(Your objective) Print, word for word, every line from the beginning of the listing up to and including the line with "In Duitsland is het voortaan mogelijk om bij". Pictures are to be excluded.

(Supplied material)
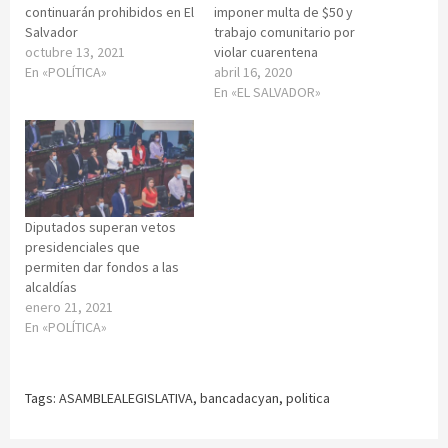
continuarán prohibidos en El
imponer multa de $50 y
Salvador
trabajo comunitario por
octubre 13, 2021
violar cuarentena
En «POLÍTICA»
abril 16, 2020
En «EL SALVADOR»
Diputados superan vetos
presidenciales que
permiten dar fondos a las
alcaldías
enero 21, 2021
En «POLÍTICA»
Tags:
ASAMBLEALEGISLATIVA
,
bancadacyan
,
politica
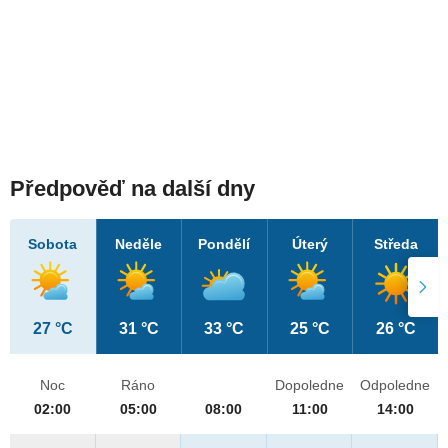
Předpověď na další dny
Sobota
Neděle
Pondělí
Úterý
Středa
27 °C
31 °C
33 °C
25 °C
26 °C
Noc
Ráno
Dopoledne
Odpoledne
02:00
05:00
08:00
11:00
14:00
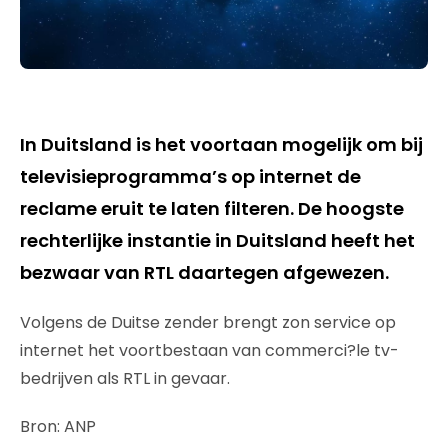
In Duitsland is het voortaan mogelijk om bij
televisieprogramma’s op internet de
reclame eruit te laten filteren. De hoogste
rechterlijke instantie in Duitsland heeft het
bezwaar van RTL daartegen afgewezen.
Volgens de Duitse zender brengt zon service op
internet het voortbestaan van commerci?le tv-
bedrijven als RTL in gevaar.
Bron: ANP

(Written answer)
continuarán prohibidos en El
imponer multa de $50 y
Salvador
trabajo comunitario por
octubre 13, 2021
violar cuarentena
En «POLÍTICA»
abril 16, 2020
En «EL SALVADOR»
Diputados superan vetos
presidenciales que
permiten dar fondos a las
alcaldías
enero 21, 2021
En «POLÍTICA»
Tags:
ASAMBLEALEGISLATIVA
,
bancadacyan
,
politica
Předpověď na další dny
Sobota
Neděle
Pondělí
Úterý
Středa
27 °C
31 °C
33 °C
25 °C
26 °C
Noc
Ráno
Dopoledne
Odpoledne
02:00
05:00
08:00
11:00
14:00
In Duitsland is het voortaan mogelijk om bij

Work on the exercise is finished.